Based on our results, it is clear that there are sufficient grounds to include schistosomiasis in the differential diagnosis of male African migrants with genitourinary signs and symptoms. A final question remains, however, Should empiric praziquantel treatment be automatically provided to individuals with suspected chronic genitourinary schistosomiasis? Considering the shortness of the two-dose treatment and its low toxicity and high efficacy in acute/recent infection, systematic praziquantel treatment might be advisable even when it is impossible to confirm the presence of active infection microbiologically. Given that an estimated 24% sub-Saharan Africans living in Europe (a population numbering around 4 million) [33] are thought to be schistosomiasis-positive [34], the benefits of such a strategy could be substantial, assuming that the treatment confirms its efficacy in controlled clinical trials. In this regard, a recent study highlighted that presumptive praziquantel treatment of all immigrants from endemic countries was an effective alternative in terms of costs, survival, and sequelae [35, 36]. However, the efficacy of praziquantel in chronic schistosomiasis with fibrotic lesions is uncertain [37,38,39]. MGS treatment studies with praziquantel have only been carried out in endemic countries, and in acute infections [22, 40, 41]. In addition, there is currently no high-grade evidence coming from randomized controlled trials comparing different treatment strategies for long-term schistosomiasis. The time elapsed since first infection, subsequent reinfections, age, and clinical presentation might all have a bearing on the most appropriate therapeutic approach as well. Given the potential severity of some of the genitourinary conditions—including severe and life-threatening complications like kidney insufficiency or bladder carcinoma—the administration of a standard two-dose praziquantel treatment should be explored as a potential strategy in suspected chronic MGS, once alternative diagnoses have been excluded and provided that the patient has tested positive for Schistosoma and comes from a high-endemic country.

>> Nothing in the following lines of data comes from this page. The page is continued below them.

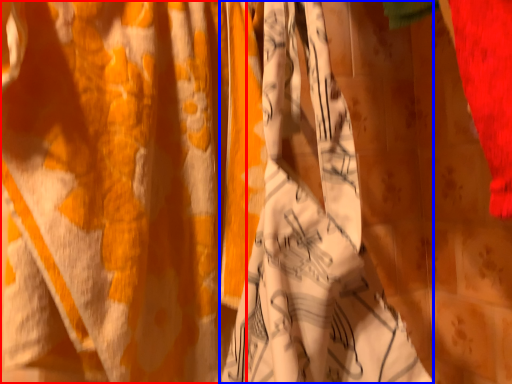 Question: Which of the following is the farthest to the observer, curtain (highlighted by a red box) or clothing (highlighted by a blue box)?

Choices:
 (A) curtain
 (B) clothing

Answer: (A) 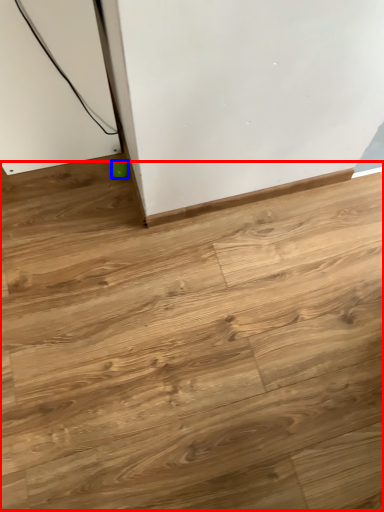 Question: Which object appears closest to the camera in this image, plywood (highlighted by a red box) or ball (highlighted by a blue box)?

Choices:
 (A) plywood
 (B) ball

Answer: (A) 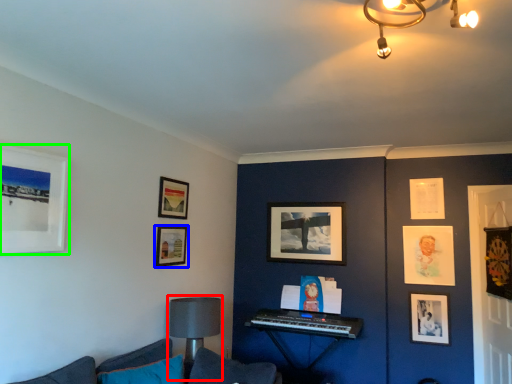 Question: Which object is the farthest from table lamp (highlighted by a red box)? Choose among these: picture frame (highlighted by a blue box) or picture frame (highlighted by a green box).

Choices:
 (A) picture frame
 (B) picture frame

Answer: (B) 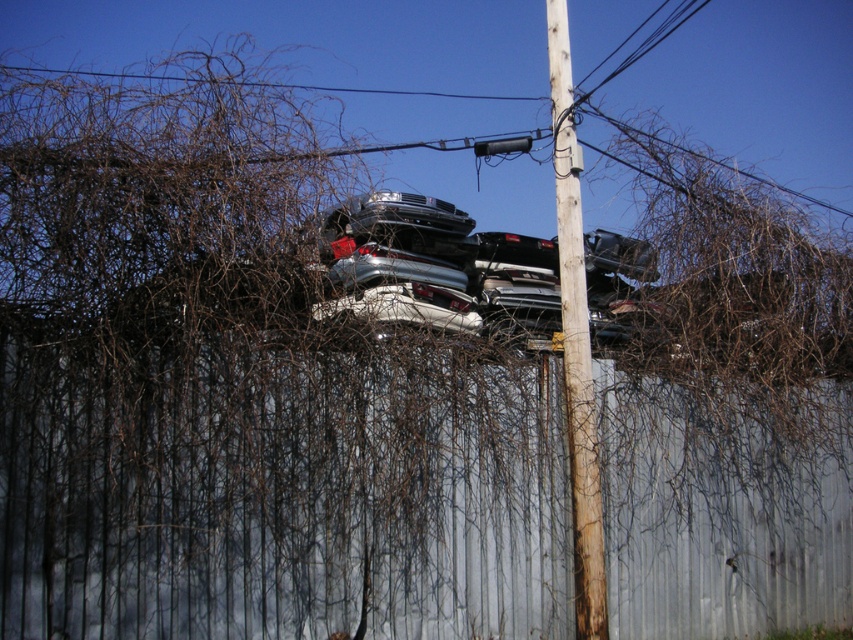 Is metallic gray fence at upper center to the right of wooden telephone pole at center from the viewer's perspective?

No, metallic gray fence at upper center is not to the right of wooden telephone pole at center.

Is metallic gray fence at upper center thinner than wooden telephone pole at center?

In fact, metallic gray fence at upper center might be wider than wooden telephone pole at center.

Is point (344, 580) in front of point (573, 216)?

Yes.

Where is `metallic gray fence at upper center`? The height and width of the screenshot is (640, 853). metallic gray fence at upper center is located at coordinates (280, 493).

Between wooden telephone pole at center and shiny silver car at center, which one appears on the right side from the viewer's perspective?

wooden telephone pole at center is more to the right.

Who is taller, wooden telephone pole at center or shiny silver car at center?

Standing taller between the two is wooden telephone pole at center.

This screenshot has height=640, width=853. Describe the element at coordinates (575, 342) in the screenshot. I see `wooden telephone pole at center` at that location.

This screenshot has width=853, height=640. I want to click on wooden telephone pole at center, so click(x=575, y=342).

Is metallic gray fence at upper center thinner than silver metallic car at center?

No, metallic gray fence at upper center is not thinner than silver metallic car at center.

Between metallic gray fence at upper center and silver metallic car at center, which one has less height?

Standing shorter between the two is silver metallic car at center.

Locate an element on the screen. The width and height of the screenshot is (853, 640). metallic gray fence at upper center is located at coordinates (280, 493).

Locate an element on the screen. metallic gray fence at upper center is located at coordinates (280, 493).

Our study has certain limitations. As we have noted, there is a lack of a true gold standard to diagnose active infection in chronic MGS. Therefore, we cannot be categorically certain that all our participants had chronic active infection. Secondly, participants with more prominent symptoms or higher health-care awareness could well have been overrepresented in our series, while hard-to-reach populations might have been underrepresented due to the fact that inclusion in the study was voluntary. We also cannot exclude the possibility that some participants had received praziquantel many years ago in the context of mass drug distribution campaigns in their country of origin, something which they no longer recall or whose relevance to the present study participants did not recognize. However, given the long-term residence of most of them in Spain, the scope of such campaigns (if they took place) was likely too small to have affected them. An additional consideration is that serology-based testing cannot distinguish between S. mansoni and S. haematobium infection, whose respective geographical areas of distribution largely overlap in sub-Saharan Africa [16]. The ELISA test is reported to be less sensitive to S. haematobium [25], yet S. haematobium is by far the more frequent causative agent of MGS in African migrants. This may have diluted the associations we observed.